Aanleiding bestaat om het Uwv te veroordelen in de proceskosten van betrokkene. Deze kosten worden begroot op € 1.897,50 voor verleende rechtsbijstand in hoger beroep (1 punt voor het indienen van het beroepschrift, 1 punt voor het bijwonen van de zitting, 0,5 punt voor de schriftelijke zienswijze, met een waarde van € 759,- per punt) en € 432,25 voor medische rapporten, samen € 2.329,75.
7.2.
Verder is aanleiding om de Staat te veroordelen in de proceskosten van betrokkene in hoger beroep in verband met overschrijding van de redelijke termijn, waarbij wordt volstaan met toekenning van 1 punt voor het verzoekschrift met toepassing van een wegingsfactor van 0,5. Voor toekenning van een afzonderlijk punt voor de behandeling ter zitting van het verzoek om schadevergoeding bestaat in dit geval geen aanleiding.

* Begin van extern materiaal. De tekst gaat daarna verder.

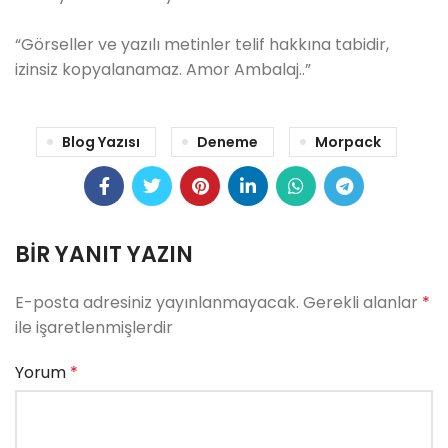
“Görseller ve yazılı metinler telif hakkına tabidir,
izinsiz kopyalanamaz. Amor Ambalaj..”
Blog Yazısı
Deneme
Morpack
BIR YANIT YAZIN
E-posta adresiniz yayınlanmayacak.
Gerekli alanlar
*
ile işaretlenmişlerdir
Yorum
*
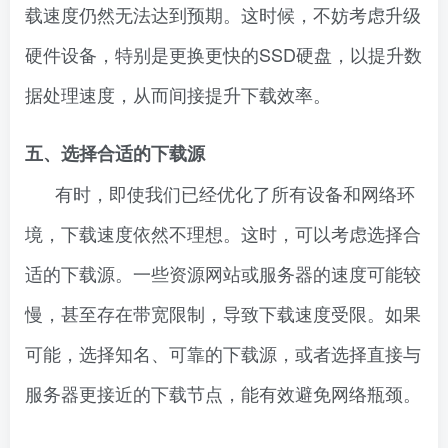
载速度仍然无法达到预期。这时候，不妨考虑升级
硬件设备，特别是更换更快的SSD硬盘，以提升数
据处理速度，从而间接提升下载效率。
五、选择合适的下载源
有时，即使我们已经优化了所有设备和网络环
境，下载速度依然不理想。这时，可以考虑选择合
适的下载源。一些资源网站或服务器的速度可能较
慢，甚至存在带宽限制，导致下载速度受限。如果
可能，选择知名、可靠的下载源，或者选择直接与
服务器更接近的下载节点，能有效避免网络瓶颈。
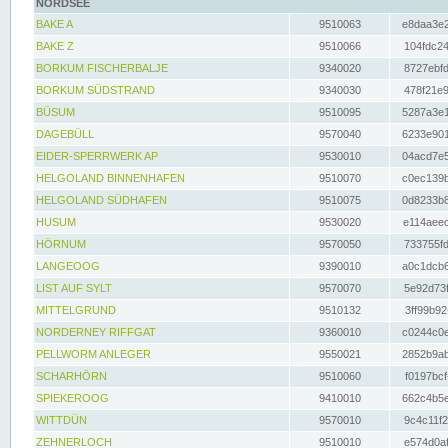
NORDSEE
BAKE A
9510063
e8daa3e2
BAKE Z
9510066
104fdc24
BORKUM FISCHERBALJE
9340020
8727ebfd
BORKUM SÜDSTRAND
9340030
478f21e9
BÜSUM
9510095
5287a3e1
DAGEBÜLL
9570040
6233e901
EIDER-SPERRWERK AP
9530010
04acd7e5
HELGOLAND BINNENHAFEN
9510070
c0ec139b
HELGOLAND SÜDHAFEN
9510075
0d8233b8
HUSUM
9530020
e114aeec
HÖRNUM
9570050
733755fd
LANGEOOG
9390010
a0c1dcb6
LIST AUF SYLT
9570070
5e92d73f
MITTELGRUND
9510132
3ff99b92
NORDERNEY RIFFGAT
9360010
c0244c0e
PELLWORM ANLEGER
9550021
2852b9ab
SCHARHÖRN
9510060
f0197bcf
SPIEKEROOG
9410010
662c4b5e
WITTDÜN
9570010
9c4c11f2
ZEHNERLOCH
9510010
e574d0af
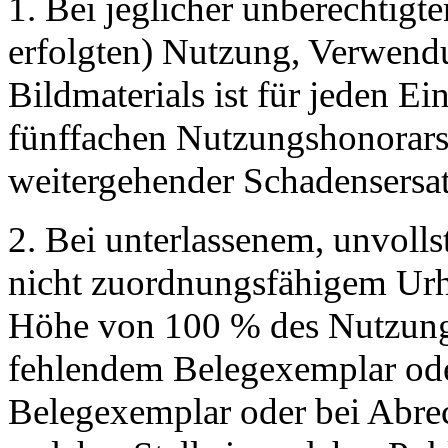
1. Bei jeglicher unberechtig
erfolgten) Nutzung, Verwend
Bildmaterials ist für jeden Ei
fünffachen Nutzungshonorars 
weitergehender Schadensersa
2. Bei unterlassenem, unvolls
nicht zuordnungsfähigem Urhe
Höhe von 100 % des Nutzungs
fehlendem Belegexemplar od
Belegexemplar oder bei Abre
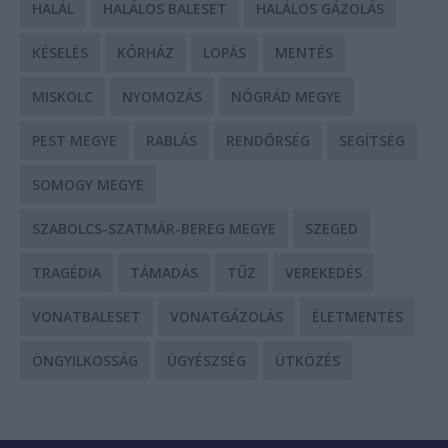
HALÁL
HALÁLOS BALESET
HALÁLOS GÁZOLÁS
KÉSELÉS
KÓRHÁZ
LOPÁS
MENTÉS
MISKOLC
NYOMOZÁS
NÓGRÁD MEGYE
PEST MEGYE
RABLÁS
RENDŐRSÉG
SEGÍTSÉG
SOMOGY MEGYE
SZABOLCS-SZATMÁR-BEREG MEGYE
SZEGED
TRAGÉDIA
TÁMADÁS
TŰZ
VEREKEDÉS
VONATBALESET
VONATGÁZOLÁS
ÉLETMENTÉS
ÖNGYILKOSSÁG
ÜGYÉSZSÉG
ÜTKÖZÉS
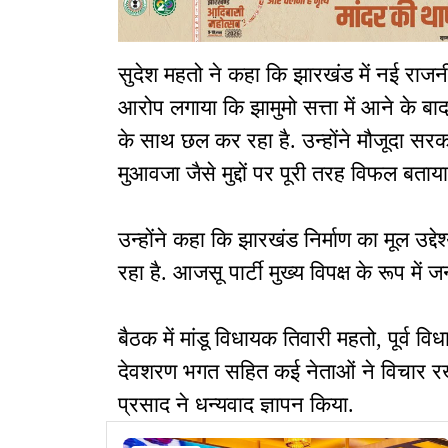
सुदेश महतो ने कहा कि झारखंड में नई राजन
आरोप लगाया कि झामुमो सत्ता में आने के 
के साथ छल कर रहा है. उन्होंने मौजूदा सर
मुआवजा जैसे मुद्दों पर पूरी तरह विफल बताया
उन्होंने कहा कि झारखंड निर्माण का मूल उद्
रहा है. आजसू पार्टी मुख्य विपक्ष के रूप में ज
बैठक में मांडू विधायक तिवारी महतो, पूर्व वि
देवशरण भगत सहित कई नेताओं ने विचार रखे.
प्रसाद ने धन्यवाद ज्ञापन किया.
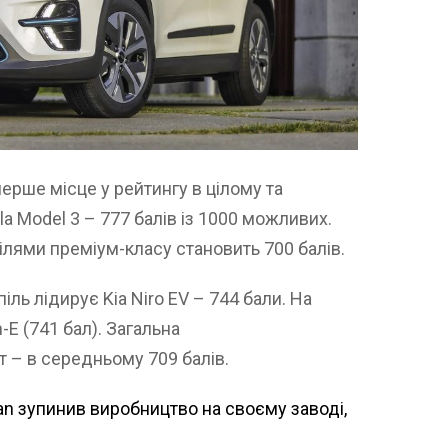
ерше місце у рейтингу в цілому та
a Model 3 – 777 балів із 1000 можливих.
лями преміум-класу становить 700 балів.
ль лідирує Kia Niro EV – 744 бали. На
-E (741 бал). Загальна
т – в середньому 709 балів.
ian зупинив виробництво на своєму заводі,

Deze kosten worden begroot op € 379,50.
7.3.
Ten slotte zal worden bepaald dat van het Uwv griffierecht in hoger beroep zal worden geheven.

BESLISSING

De Centrale Raad van Beroep
-vernietigt de aangevallen uitspraak voor zover daarbij is bepaald dat het Uwv een nieuwe
beslissing op bezwaar moet nemen;
- herroept het besluit van 2 april 2015;
- kent werkneemster met ingang van 27 augustus 2015 een IVA-uitkering toe;
- veroordeelt de Staat der Nederlanden (minister van Justitie en Veiligheid) tot betaling aan
betrokkene van een vergoeding van schade van € 3.000,-;
- veroordeelt de Staat der Nederlanden (minister van Justitie en Veiligheid) in de proceskosten
van betrokkene tot een bedrag van € 379,50;
- veroordeelt het Uwv in de proceskosten van betrokkene tot een bedrag van in totaal
€ 2.329.75;
- bepaalt dat van het Uwv een griffierecht van € 501,- wordt geheven.
Deze uitspraak is gedaan door I.M.J. Hilhorst-Hagen, in tegenwoordigheid van L. Winters als griffier. De beslissing is uitgesproken in het openbaar op 8 februari 2022.